Don't say "cluster", or you'll blow your cover. "Flight" of ducks would be better. Or if you really want to sound like an insider with down-and-dirty duck hunters, talk about calling in a "wad" of ducks.


----------



## Kevin (May 17, 2014)

Oh I know duck lingo I had shot and feathered (and ate) more ducks by the time I was 14 than most men ever see. I was trying to make a pun. A cluster duck. Like a duck wad. Baaaaad attempt on my part. . . . .

Reactions: Funny 3


----------



## ghost1066 (May 17, 2014)

Beautiful boxes and call. Great job.

Reactions: Thank You! 1


----------



## NYWoodturner (May 17, 2014)

Beautiful craftsmanship on both pieces, along with a great gesture.

Reactions: Thank You! 2 | Agree 2


----------



## myingling (May 17, 2014)

Great work to both

Reactions: Thank You! 2


----------



## DKMD (May 17, 2014)

Too cool!
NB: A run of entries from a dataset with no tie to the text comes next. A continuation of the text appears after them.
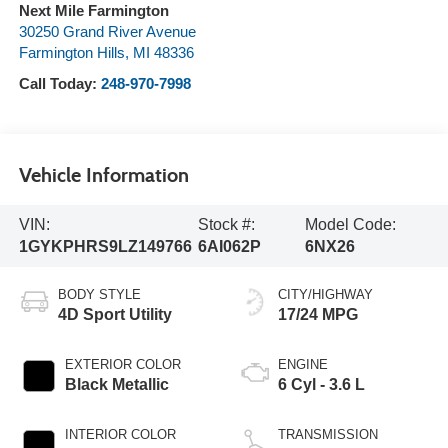
Next Mile Farmington
30250 Grand River Avenue
Farmington Hills
,
MI
48336
Call Today:
248-970-7998
Vehicle Information
VIN:
Stock #:
Model Code:
1GYKPHRS9LZ149766
6AI062P
6NX26
BODY STYLE
CITY/HIGHWAY
4D Sport Utility
17/24 MPG
EXTERIOR COLOR
ENGINE
Black Metallic
6 Cyl - 3.6 L
INTERIOR COLOR
TRANSMISSION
Beautiful call and an equally impressive box!

Reactions: Thank You! 2


----------



## SENC (May 18, 2014)

Thanks, guys, for all the compliments. It is fun making one for someone so deserving, though a little nerve-wracking hoping that it will satisfy.

I will admit that this call was not made without incident. The insert pictured in the call is actually the second insert I started. I was soooo close to finishing the night before when my first insert exploded on me as I was making final cuts on the exhaust end... likely just a weakness somewhere within the blank that reacted to a minor catch.

Reactions: Like 3


----------



## Kevin (May 18, 2014)

This call has such precision I just want to send it on a tour so people who don't know, can appreciate it. It's like Mike said, he never was able to appreciate the calls to the extent he does now because he has one in hand. I have calls from quite a few members and no kidding they are all fantastic quality pieces of working, woodworking. But this one just looks like aircraft quality tolerances. That's not saying the other calls I have are not. Thanks for showing the exploded one Henry - it shows us you aren't perfect after all.
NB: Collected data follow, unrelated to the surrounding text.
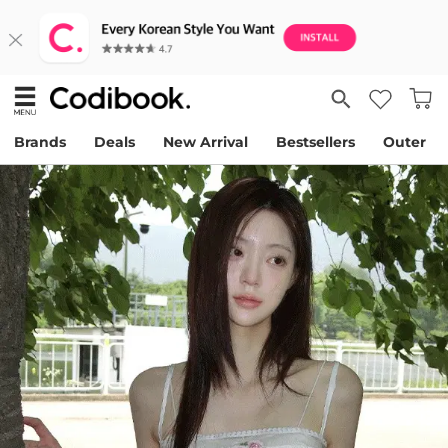
Brands
Deals
New Arrival
Bestsellers
Outer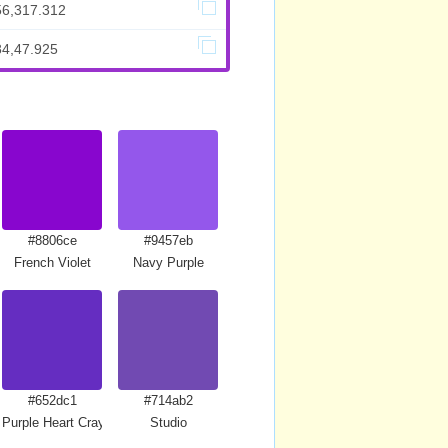
56,317.312
84,47.925
#8806ce
#9457eb
French Violet
Navy Purple
#652dc1
#714ab2
Purple Heart Crayola
Studio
Reactions: Like 1 | Thank You! 1 | Agree 2


----------



## DKMD (May 18, 2014)

Kevin said:


> ... Thanks for showing the exploded one Henry - it shows us you aren't perfect after all.



Was there ever any real concern about perfection?

Reactions: Funny 2


----------



## SENC (May 18, 2014)

Keller is the winner! I couldn't decide who would be along first to knock over my pedestal, you or Tony.

Reactions: Funny 3


----------